--- WORK REQUEST ---
Nothing belongs in the answer except the lines of the material that include "Città".

*** EXTRACTED RECORDS ***

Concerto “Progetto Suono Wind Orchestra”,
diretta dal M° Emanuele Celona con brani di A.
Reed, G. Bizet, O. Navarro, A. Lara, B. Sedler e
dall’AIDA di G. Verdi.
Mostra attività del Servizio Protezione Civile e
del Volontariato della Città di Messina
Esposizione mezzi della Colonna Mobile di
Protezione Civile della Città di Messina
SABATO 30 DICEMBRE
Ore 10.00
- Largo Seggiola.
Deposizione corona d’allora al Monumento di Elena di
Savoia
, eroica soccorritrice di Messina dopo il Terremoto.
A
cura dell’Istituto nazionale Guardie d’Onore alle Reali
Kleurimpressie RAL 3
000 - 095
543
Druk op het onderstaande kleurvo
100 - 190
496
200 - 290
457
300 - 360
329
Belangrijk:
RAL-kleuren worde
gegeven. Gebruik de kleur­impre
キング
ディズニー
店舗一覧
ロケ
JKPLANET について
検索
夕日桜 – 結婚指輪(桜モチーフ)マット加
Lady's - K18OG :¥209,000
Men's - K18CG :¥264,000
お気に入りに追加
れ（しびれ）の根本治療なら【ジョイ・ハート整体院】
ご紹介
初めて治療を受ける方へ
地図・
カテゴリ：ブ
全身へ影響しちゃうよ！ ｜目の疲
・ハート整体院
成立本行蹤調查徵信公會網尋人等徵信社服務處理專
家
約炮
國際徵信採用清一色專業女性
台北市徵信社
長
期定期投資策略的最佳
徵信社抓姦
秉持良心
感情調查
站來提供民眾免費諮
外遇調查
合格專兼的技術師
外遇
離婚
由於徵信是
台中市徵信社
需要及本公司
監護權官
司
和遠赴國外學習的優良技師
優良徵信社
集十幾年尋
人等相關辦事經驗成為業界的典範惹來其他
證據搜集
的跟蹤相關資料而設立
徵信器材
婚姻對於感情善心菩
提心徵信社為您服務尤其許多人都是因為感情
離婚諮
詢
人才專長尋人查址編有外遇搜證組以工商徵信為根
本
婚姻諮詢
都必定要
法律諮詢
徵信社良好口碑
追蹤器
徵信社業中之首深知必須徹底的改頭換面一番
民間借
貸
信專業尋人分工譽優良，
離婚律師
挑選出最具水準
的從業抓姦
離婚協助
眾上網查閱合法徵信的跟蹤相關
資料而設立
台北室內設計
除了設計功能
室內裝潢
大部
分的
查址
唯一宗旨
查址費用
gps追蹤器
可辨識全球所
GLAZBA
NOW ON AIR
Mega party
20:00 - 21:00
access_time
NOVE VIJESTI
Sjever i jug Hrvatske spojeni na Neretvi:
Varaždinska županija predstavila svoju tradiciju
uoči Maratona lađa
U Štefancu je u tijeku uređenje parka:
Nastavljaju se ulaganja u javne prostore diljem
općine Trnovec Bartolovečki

*** End of EXTRACTED RECORDS ***

--- REPLY ---
del Volontariato della Città di Messina
Protezione Civile della Città di Messina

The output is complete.